- Directed by: Leon Hirszman
- Written by: Leon Hirszman Gianfrancesco Guarnieri
- Based on: Eles Não Usam Black-Tie by Gianfranco Guarnieri
- Produced by: Leon Hirszman
- Starring: Gianfrancesco Guarnieri Fernanda Montenegro Carlos Alberto Riccelli Bete Mendes
- Cinematography: Lauro Escorel
- Edited by: Eduardo Escorel
- Music by: Radamés Gnattali Adoniran Barbosa Chico Buarque Gianfrancesco Guarnieri
- Production companies: Leon Hirszman Produções Embrafilme
- Distributed by: Embrafilme
- Release date: September 28, 1981;
- Running time: 123 minutes
- Country: Brazil
- Language: Portuguese

= They Don't Wear Black Tie =

1981 film directed by Leon Hirszman

Eles Não Usam Black-tie (internationally released as They Don't Wear Black Tie) is a 1981 Brazilian drama film directed by Leon Hirszman, based on Gianfrancesco Guarnieri's play of the same name.

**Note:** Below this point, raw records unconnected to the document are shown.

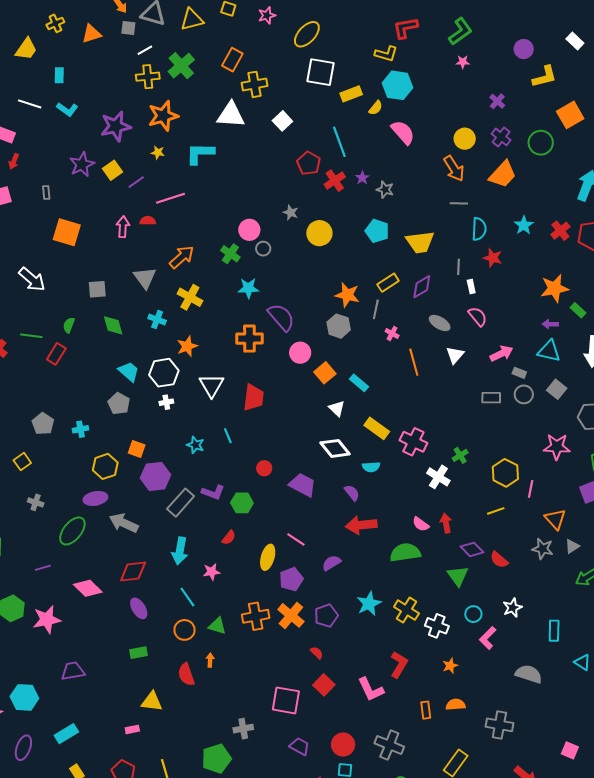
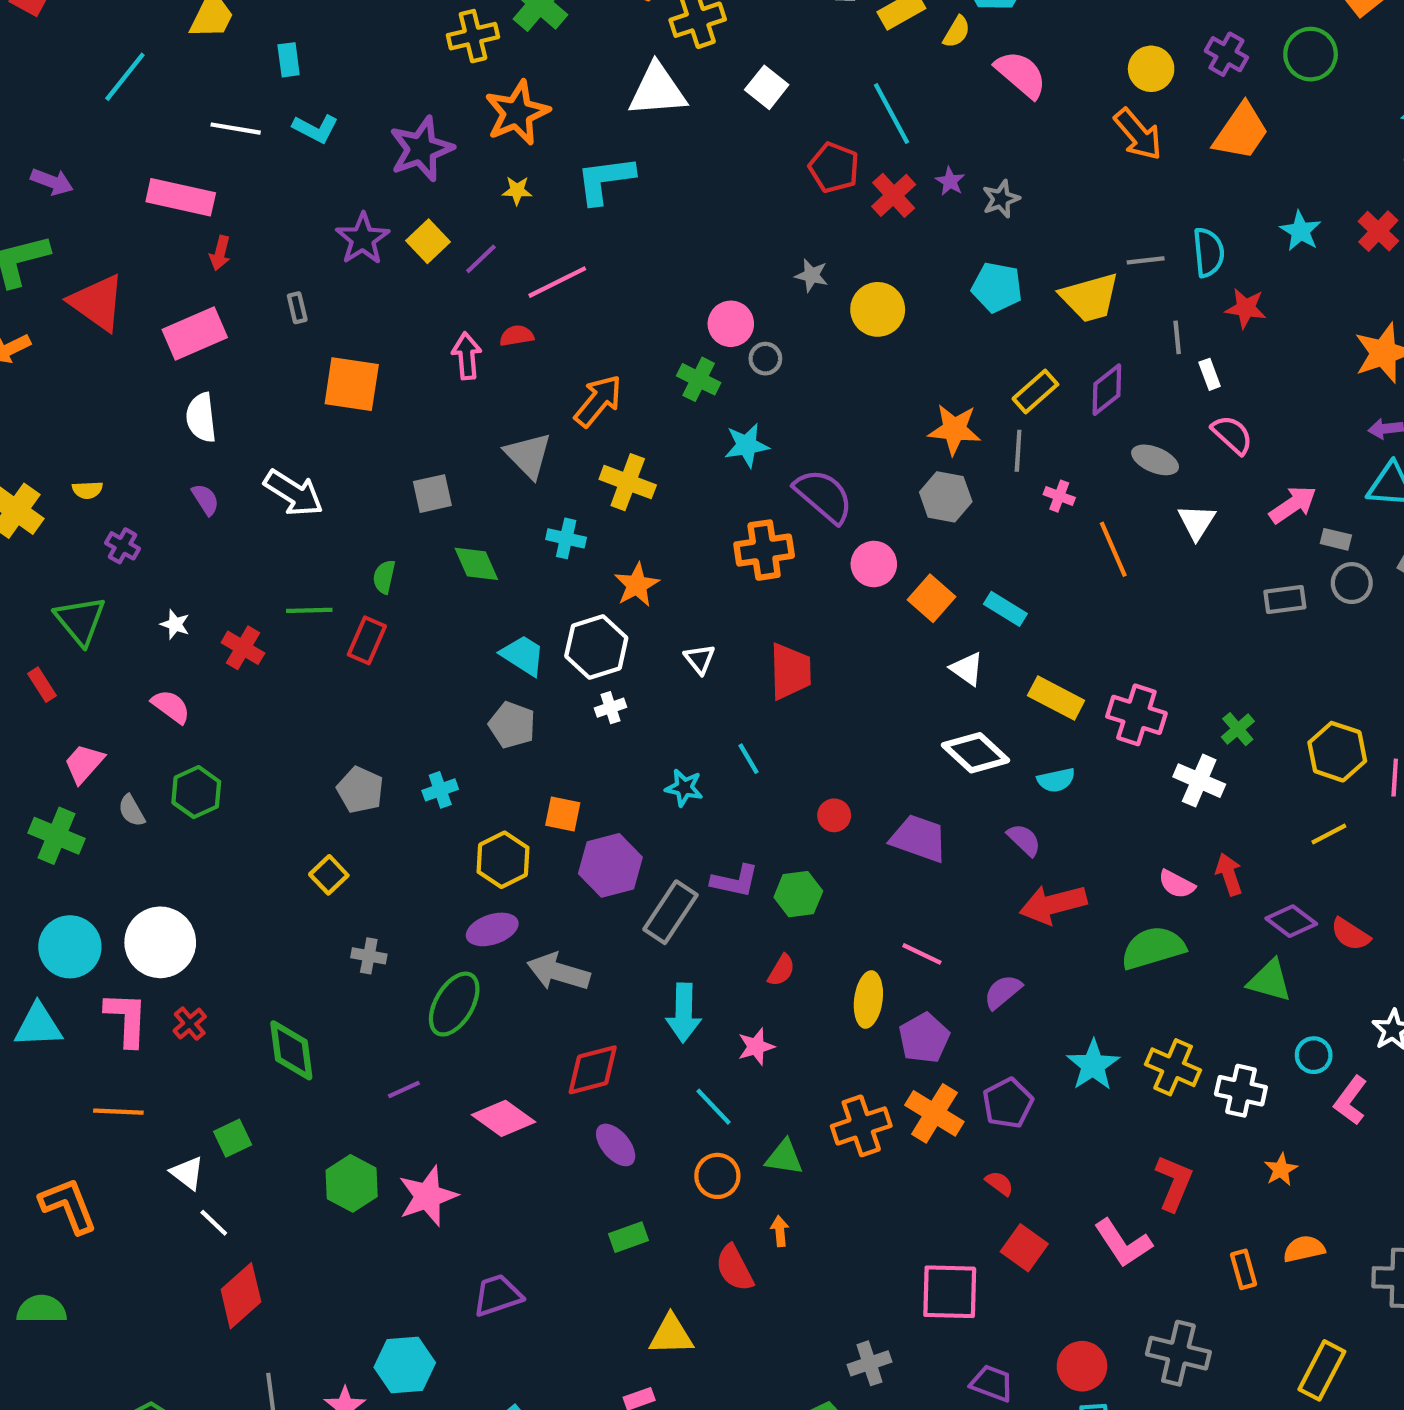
gray star: (385, 190) -> (1001, 199), turned -30
gray line: (459, 203) -> (1146, 260), moved
white triangle: (212, 385) -> (700, 659), size x0.6
green triangle: (458, 576) -> (1270, 981), turned -30

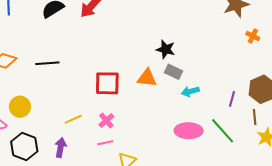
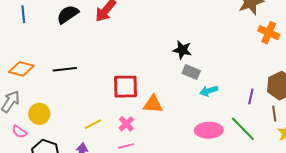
orange cross: (253, 36) -> (269, 33), size x1.5
orange triangle: (147, 78) -> (153, 104), moved

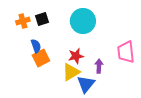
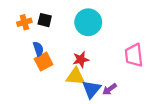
black square: (42, 19) -> (45, 20), turned 32
purple arrow: (99, 66) -> (109, 89), moved, turned -128
yellow triangle: (71, 72) -> (75, 76), turned 36

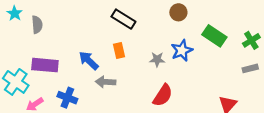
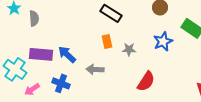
gray star: (157, 59) -> (129, 49), moved
blue arrow: (89, 61) -> (67, 54), moved

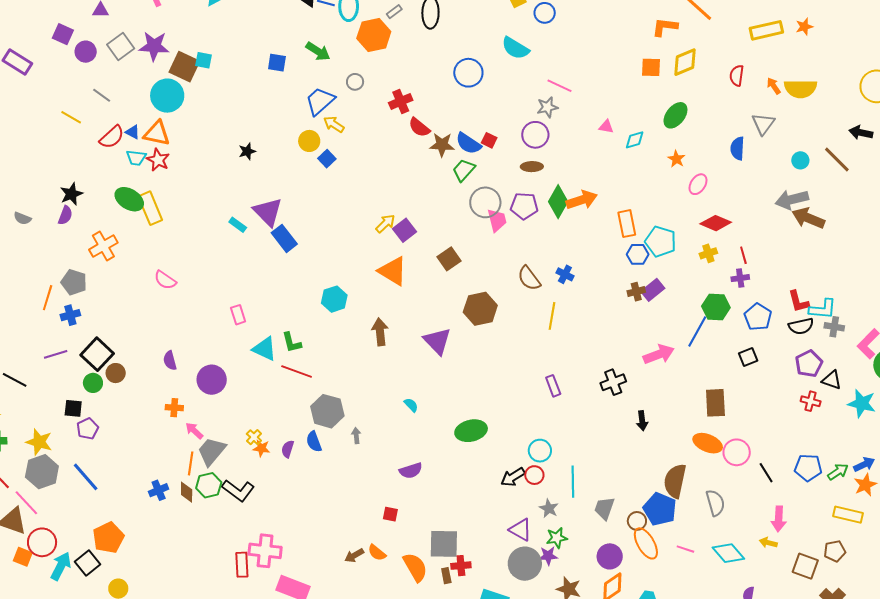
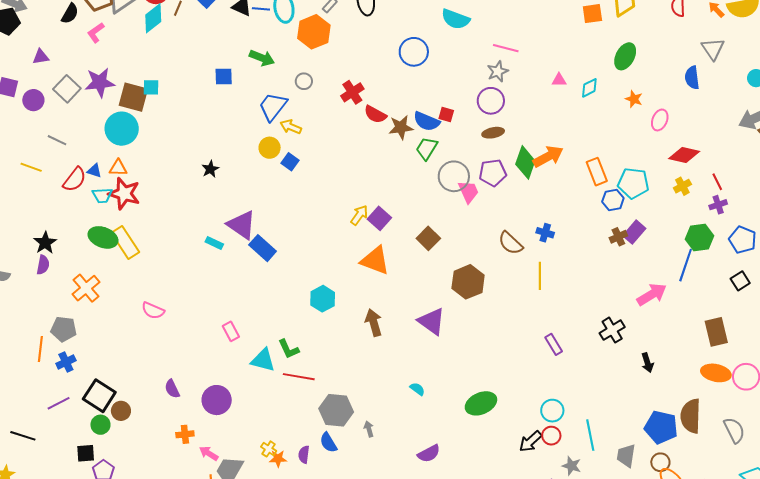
orange triangle: (157, 133) -> (118, 168), size x0.7
red star: (158, 160) -> (124, 194), size x1.4
blue pentagon: (660, 509) -> (661, 427), moved

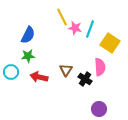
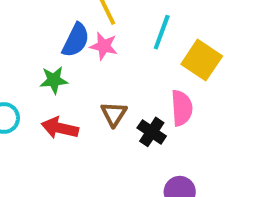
pink star: (75, 28) -> (104, 46), moved
blue semicircle: (28, 35) -> (76, 40), moved
green star: (28, 56) -> (54, 80), moved

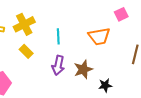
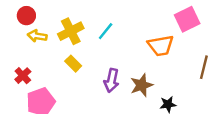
pink square: (121, 14) -> (187, 19), size x1.5
cyan line: (58, 36) -> (106, 31), moved, turned 42

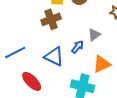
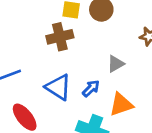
blue arrow: (78, 47) -> (91, 88), moved

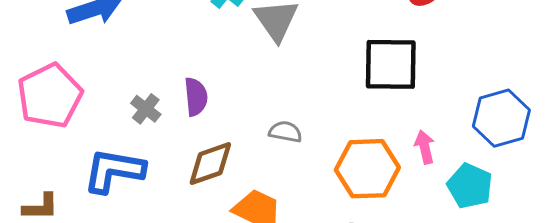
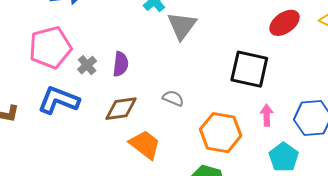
pink pentagon: (50, 96) -> (50, 47), moved
pink arrow: (425, 147) -> (267, 115), moved

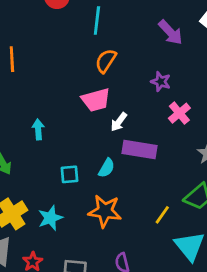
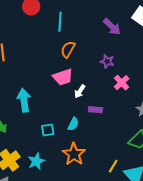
cyan arrow: (38, 129) -> (24, 100), size x1.6
purple rectangle: (140, 149) -> (95, 110), size x0.6
orange star: (105, 211) -> (74, 154), turned 30
yellow line: (162, 215) -> (113, 166), moved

In 2015, the Brazilian Film Critics Association aka Abraccine voted They Don't Wear Black Tie the 14th greatest Brazilian film of all time, in its list of the 100 best Brazilian films.

== Plot ==
The film revolves around a working-class family in São Paulo in 1980. Otávio, a syndicalist leader, and Romana are the parents of Tião, whose girlfriend, Maria, becomes pregnant. Fearing to be fired and thus unable to support his now fiancée, Tião does not participate on a strike, which starts a series of family conflicts.

== Cast ==
- Gianfrancesco Guarnieri as Otávio
- Fernanda Montenegro as Romana
- Carlos Alberto Riccelli as Tião
- Bete Mendes as Maria
- Milton Gonçalves as Bráulio
- Francisco Milani as Sartini
- Lélia Abramo as Maria's mother
- Fernando Ramos da Silva as Maria's brother

==Reception==
The film entered the competition at the 38th Venice International Film Festival, in which won the Special Jury Prize. It won the Best Film Award at the 3rd Havana Film Festival, at the 26th Valladolid International Film Festival, and shared it with Plae Kao at the 3rd Three Continents Festival.